Challenge 1: How to choose the type and number of membership functions. The fuzzy system has different types of membership function, like Gaussian, triangular, and so on. Based on the data distribution, the type of membership function should be selected; however, identification of the distribution characteristics of data are very difficult manually. So, suggestion of membership function automatically suitable for the data space is a kind of search problem. The second challenge is the number of membership functions to be considered for the input variables. These two searching problems pose the challenging phenomenon in classification rate.
Challenge 2: How to define the parameters of membership function. The definition of range of values for every membership function corresponding to input variables and output variables is important because these two parameters are directly related to the output variable that affects the classification performance. So, rightly finding the parameters of membership function and the range of values is very important in the fuzzy system.

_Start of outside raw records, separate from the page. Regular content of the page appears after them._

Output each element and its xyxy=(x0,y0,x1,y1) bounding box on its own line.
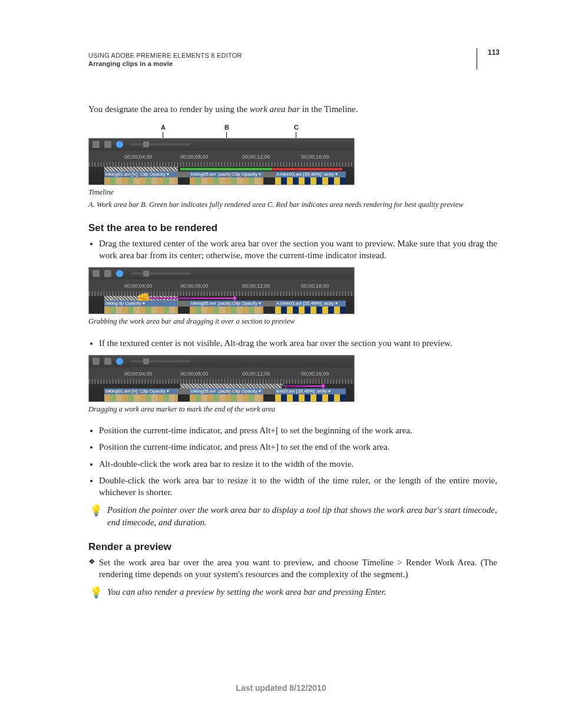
intro-pre: You designate the area to render by usin… xyxy=(88,104,250,114)
figure2-caption: Grabbing the work area bar and dragging … xyxy=(88,317,497,326)
time-ruler[interactable]: 00;00;04;00 00;00;08;00 00;00;12;00 00;0… xyxy=(89,150,354,167)
bullet-alt-close-bracket: Position the current-time indicator, and… xyxy=(99,441,497,453)
tip-press-enter: 💡 You can also render a preview by setti… xyxy=(88,586,497,598)
marker-tool-icon[interactable] xyxy=(116,141,123,148)
timeline-toolbar xyxy=(89,139,354,150)
clip-thumbs xyxy=(104,177,178,185)
bullet-alt-open-bracket: Position the current-time indicator, and… xyxy=(99,424,497,436)
work-area-lane[interactable]: ➤ xyxy=(89,384,354,388)
ruler-tc: 00;00;16;00 xyxy=(301,154,329,160)
ruler-tc: 00;00;08;00 xyxy=(180,371,209,377)
page-number: 113 xyxy=(488,48,500,57)
clip[interactable]: biking01.avi [V] :Clip Opacity ▾ xyxy=(104,388,178,394)
transition[interactable] xyxy=(263,388,275,394)
bullet-render-work-area: Set the work area bar over the area you … xyxy=(99,556,497,581)
video-track[interactable]: biking lip Opacity ▾ biking05.avi :pacit… xyxy=(89,301,354,314)
figure-timeline-annotated: A B C 00;00;04;00 00;00;08;00 00;00;12;0… xyxy=(88,124,497,209)
ruler-tc: 00;00;12;00 xyxy=(242,154,270,160)
drag-arrow-icon xyxy=(283,386,325,387)
label-b: B xyxy=(224,124,229,131)
running-head-section: Arranging clips in a movie xyxy=(88,60,242,67)
zoom-knob[interactable] xyxy=(143,141,149,147)
ruler-tc: 00;00;08;00 xyxy=(180,154,209,160)
figure-drag-marker: 00;00;04;00 00;00;08;00 00;00;12;00 00;0… xyxy=(88,355,497,414)
lightbulb-icon: 💡 xyxy=(90,587,103,598)
clip-thumbs xyxy=(190,177,263,185)
page-footer: Last updated 8/12/2010 xyxy=(0,683,562,693)
clip[interactable]: A bike03.avi [35.46%] :acity ▾ xyxy=(275,301,346,307)
bullet-doubleclick: Double-click the work area bar to resize… xyxy=(99,475,497,499)
heading-set-area: Set the area to be rendered xyxy=(88,222,497,234)
intro-term: work area bar xyxy=(250,104,300,114)
transition[interactable] xyxy=(178,301,190,307)
bullet-drag-center: Drag the textured center of the work are… xyxy=(99,238,497,262)
pen-tool-icon[interactable] xyxy=(104,141,111,148)
selection-tool-icon[interactable] xyxy=(92,270,100,277)
page-number-box: 113 xyxy=(477,48,503,70)
ruler-tc: 00;00;12;00 xyxy=(242,283,270,289)
clip[interactable]: biking05.avi :pacity:Clip Opacity ▾ xyxy=(190,172,263,177)
ruler-tc: 00;00;04;00 xyxy=(124,283,153,289)
needs-render-red-bar xyxy=(272,168,342,170)
clip[interactable]: ike03.avi [35.46%] :acity ▾ xyxy=(275,388,346,394)
time-ruler[interactable]: 00;00;04;00 00;00;08;00 00;00;12;00 00;0… xyxy=(89,279,354,296)
drag-arrow-icon xyxy=(142,298,236,299)
ruler-tc: 00;00;04;00 xyxy=(124,371,153,377)
timeline-panel: 00;00;04;00 00;00;08;00 00;00;12;00 00;0… xyxy=(88,138,355,185)
clip-thumbs xyxy=(275,177,346,185)
label-a: A xyxy=(161,124,166,131)
figure1-caption: A. Work area bar B. Green bar indicates … xyxy=(88,200,497,209)
annotation-labels: A B C xyxy=(88,124,497,138)
label-c: C xyxy=(294,124,299,131)
clip[interactable]: biking05.avi :pacity:Clip Opacity ▾ xyxy=(190,388,263,394)
tip-tooltip: 💡 Position the pointer over the work are… xyxy=(88,504,497,528)
selection-tool-icon[interactable] xyxy=(92,141,100,148)
figure3-caption: Dragging a work area marker to mark the … xyxy=(88,404,497,414)
time-ruler[interactable]: 00;00;04;00 00;00;08;00 00;00;12;00 00;0… xyxy=(89,367,354,384)
video-track[interactable]: biking01.avi [V] :Clip Opacity ▾ biking0… xyxy=(89,388,354,401)
video-track[interactable]: biking01.avi [V] :Clip Opacity ▾ biking0… xyxy=(89,172,354,185)
intro-paragraph: You designate the area to render by usin… xyxy=(88,103,497,115)
timeline-panel: 00;00;04;00 00;00;08;00 00;00;12;00 00;0… xyxy=(88,267,355,314)
lightbulb-icon: 💡 xyxy=(90,505,103,516)
transition[interactable] xyxy=(263,301,275,307)
intro-post: in the Timeline. xyxy=(300,104,358,114)
selection-tool-icon[interactable] xyxy=(92,358,100,365)
zoom-slider[interactable] xyxy=(131,143,190,146)
bullet-alt-doubleclick: Alt-double-click the work area bar to re… xyxy=(99,458,497,470)
ruler-tc: 00;00;04;00 xyxy=(124,154,153,160)
ruler-tc: 00;00;16;00 xyxy=(301,283,329,289)
tip-tooltip-text: Position the pointer over the work area … xyxy=(107,504,497,528)
running-head-title: USING ADOBE PREMIERE ELEMENTS 8 EDITOR xyxy=(88,52,242,59)
clip[interactable]: biking lip Opacity ▾ xyxy=(104,301,178,307)
figure1-caption-title: Timeline xyxy=(88,187,497,197)
marker-tool-icon[interactable] xyxy=(116,270,123,277)
transition[interactable] xyxy=(178,172,190,177)
transition[interactable] xyxy=(178,388,190,394)
running-head: USING ADOBE PREMIERE ELEMENTS 8 EDITOR A… xyxy=(88,52,242,67)
pen-tool-icon[interactable] xyxy=(104,270,111,277)
marker-tool-icon[interactable] xyxy=(116,358,123,365)
ruler-tc: 00;00;08;00 xyxy=(180,283,209,289)
timeline-panel: 00;00;04;00 00;00;08;00 00;00;12;00 00;0… xyxy=(88,355,355,402)
work-area-lane[interactable]: ✊ xyxy=(89,296,354,301)
work-area-bar[interactable] xyxy=(104,167,178,172)
clip[interactable]: biking05.avi :pacity:Clip Opacity ▾ xyxy=(190,301,263,307)
clip[interactable]: biking01.avi [V] :Clip Opacity ▾ xyxy=(104,172,178,177)
figure-grab-drag: 00;00;04;00 00;00;08;00 00;00;12;00 00;0… xyxy=(88,267,497,326)
tip-press-enter-text: You can also render a preview by setting… xyxy=(107,586,386,598)
clip[interactable]: A bike03.avi [35.46%] :acity ▾ xyxy=(275,172,346,177)
pen-tool-icon[interactable] xyxy=(104,358,111,365)
work-area-lane[interactable] xyxy=(89,167,354,172)
transition[interactable] xyxy=(263,172,275,177)
bullet-alt-drag: If the textured center is not visible, A… xyxy=(99,337,497,349)
zoom-slider[interactable] xyxy=(131,360,190,363)
work-area-bar[interactable] xyxy=(180,384,283,388)
rendered-green-bar xyxy=(180,168,272,170)
heading-render-preview: Render a preview xyxy=(88,541,497,553)
ruler-tc: 00;00;12;00 xyxy=(242,371,270,377)
zoom-slider[interactable] xyxy=(131,272,190,275)
ruler-tc: 00;00;16;00 xyxy=(301,371,329,377)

4 Proposed Methodology: BGFS for Data Classification

This paper proposes BGFS for data classification by newly devising the EGBSO algorithm. Here, a hybrid system called BGFS is developed for optimization of membership function. The EBSO is integrated with the GA and then applied to the design process. The type of membership, membership function, and parameters are optimally found out using the proposed algorithm. In the proposed algorithm, solution encoding, objective evaluation, and operations are utilized to easily search through the data space. Figure 1 shows the block diagram of the BGFS. In Figure 1, designing of membership function is carried out using the EGBSO-based algorithm and fuzzy rules are found out using the EBSO-based algorithm from the training data. For the classification phase, the input data are applied to fuzzification to convert the numerical data into linguistic data, and then the linguistic data are matched with the rule base for knowledge inference. After rule inference, the linguistic data are converted into fuzzy score values using the defuzzification phase. Finally, the fuzzy score is used to find the class label of the input data.

Figure 1:

Block Diagram of the BGFS.

4.1 Optimal Designing of Fuzzy Membership Function Using EGBSO

The main objective is to design the membership function optimally by deriving the optimal parameters, and selecting the type and number of membership function optimally. The definition of membership function and optimal design process is explained in this section.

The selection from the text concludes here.